What you have to do: Count every line in the data below that includes "label", and give only the result.

=== Section Start ===

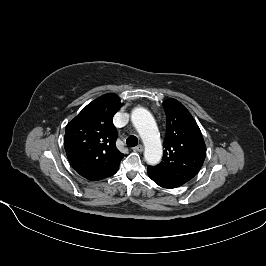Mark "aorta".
Wrapping results in <instances>:
<instances>
[{"mask_svg":"<svg viewBox=\"0 0 266 266\" xmlns=\"http://www.w3.org/2000/svg\"><path fill=\"white\" fill-rule=\"evenodd\" d=\"M131 120L144 143L146 162L150 165L157 164L162 157V145L153 116L144 108H135Z\"/></svg>","mask_w":266,"mask_h":266,"instance_id":"obj_1","label":"aorta"}]
</instances>
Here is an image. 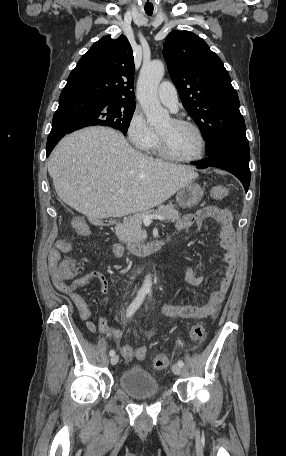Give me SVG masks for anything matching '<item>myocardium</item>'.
I'll use <instances>...</instances> for the list:
<instances>
[{
	"mask_svg": "<svg viewBox=\"0 0 286 456\" xmlns=\"http://www.w3.org/2000/svg\"><path fill=\"white\" fill-rule=\"evenodd\" d=\"M171 120L177 125L190 127L197 133V135L200 139V142H201L200 152L198 155H196L194 157H190V158L177 157L169 152L164 138L162 137V135L160 133L157 132V144H158L159 154L167 160L181 162V163H194V162H198V161L202 160L205 157L206 151H207V139H206V136H205L204 132L202 131V129L196 123H194L190 120H186V119H182V118H172Z\"/></svg>",
	"mask_w": 286,
	"mask_h": 456,
	"instance_id": "myocardium-1",
	"label": "myocardium"
}]
</instances>
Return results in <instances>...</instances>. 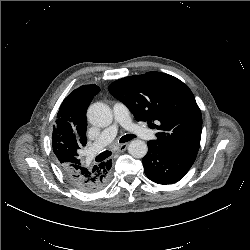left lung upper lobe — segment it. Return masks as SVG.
I'll list each match as a JSON object with an SVG mask.
<instances>
[{
  "instance_id": "1",
  "label": "left lung upper lobe",
  "mask_w": 250,
  "mask_h": 250,
  "mask_svg": "<svg viewBox=\"0 0 250 250\" xmlns=\"http://www.w3.org/2000/svg\"><path fill=\"white\" fill-rule=\"evenodd\" d=\"M110 93L123 102L136 120L157 128L164 146L197 152L202 131L201 111L191 90L174 76L148 72L113 82Z\"/></svg>"
}]
</instances>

=== Section End ===

Response box: 3